**PROMPT:** Both the line below containing "En países como Indi" and the line containing "ibilidad y los precios globales.", along with every line between them, should be repeated exactly; no other line belongs in the answer.

**INPUT DATA:**
____________

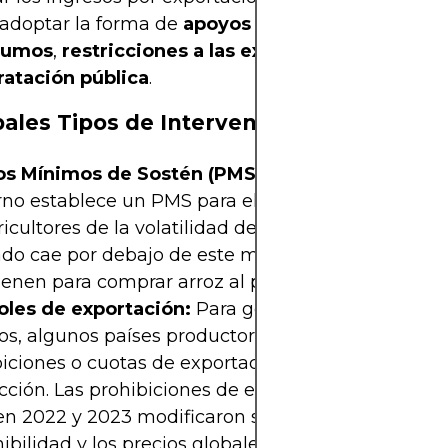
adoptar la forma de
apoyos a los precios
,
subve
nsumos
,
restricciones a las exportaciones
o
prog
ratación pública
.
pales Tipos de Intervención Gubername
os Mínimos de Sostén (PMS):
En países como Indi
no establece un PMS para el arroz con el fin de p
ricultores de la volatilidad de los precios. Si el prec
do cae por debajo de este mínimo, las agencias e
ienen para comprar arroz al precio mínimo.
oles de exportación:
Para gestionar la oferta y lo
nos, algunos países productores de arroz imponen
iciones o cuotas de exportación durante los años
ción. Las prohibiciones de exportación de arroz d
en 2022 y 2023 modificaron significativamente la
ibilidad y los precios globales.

____________

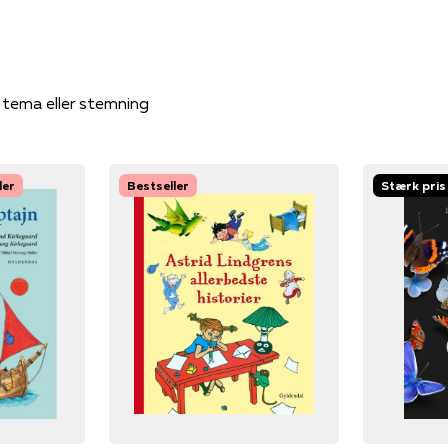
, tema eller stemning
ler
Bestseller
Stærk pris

____________

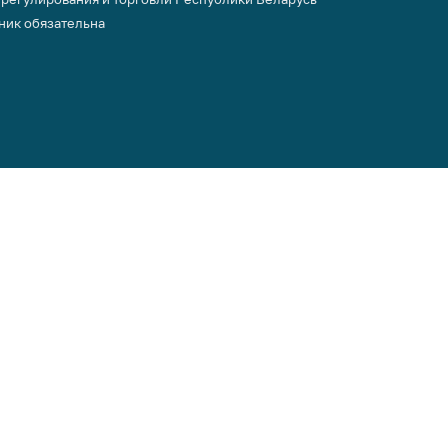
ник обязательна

____________

**REPLY TO THE EXERCISE:**
En países como Indi
no establece un PMS para el arroz con el fin de p
ricultores de la volatilidad de los precios. Si el prec
do cae por debajo de este mínimo, las agencias e
ienen para comprar arroz al precio mínimo.
oles de exportación:
Para gestionar la oferta y lo
nos, algunos países productores de arroz imponen
iciones o cuotas de exportación durante los años
ción. Las prohibiciones de exportación de arroz d
en 2022 y 2023 modificaron significativamente la
ibilidad y los precios globales.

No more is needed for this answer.